──────── Excerpted records ────────

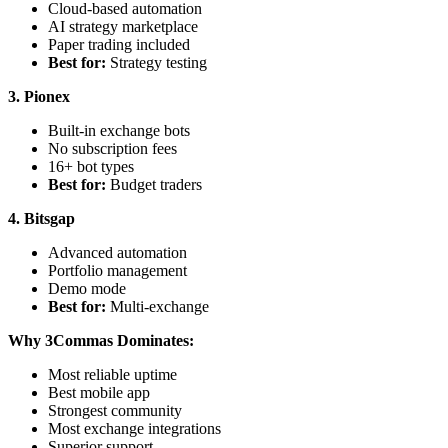
Cloud-based automation
AI strategy marketplace
Paper trading included
Best for:
Strategy testing
3. Pionex
Built-in exchange bots
No subscription fees
16+ bot types
Best for:
Budget traders
4. Bitsgap
Advanced automation
Portfolio management
Demo mode
Best for:
Multi-exchange
Why 3Commas Dominates:
Most reliable uptime
Best mobile app
Strongest community
Most exchange integrations
Superior support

────────

Action item> Pictures in the records above should not be copied. Repeat everything else exactly.

Exercise solution>
Cloud-based automation
AI strategy marketplace
Paper trading included
Best for:
Strategy testing
3. Pionex
Built-in exchange bots
No subscription fees
16+ bot types
Best for:
Budget traders
4. Bitsgap
Advanced automation
Portfolio management
Demo mode
Best for:
Multi-exchange
Why 3Commas Dominates:
Most reliable uptime
Best mobile app
Strongest community
Most exchange integrations
Superior support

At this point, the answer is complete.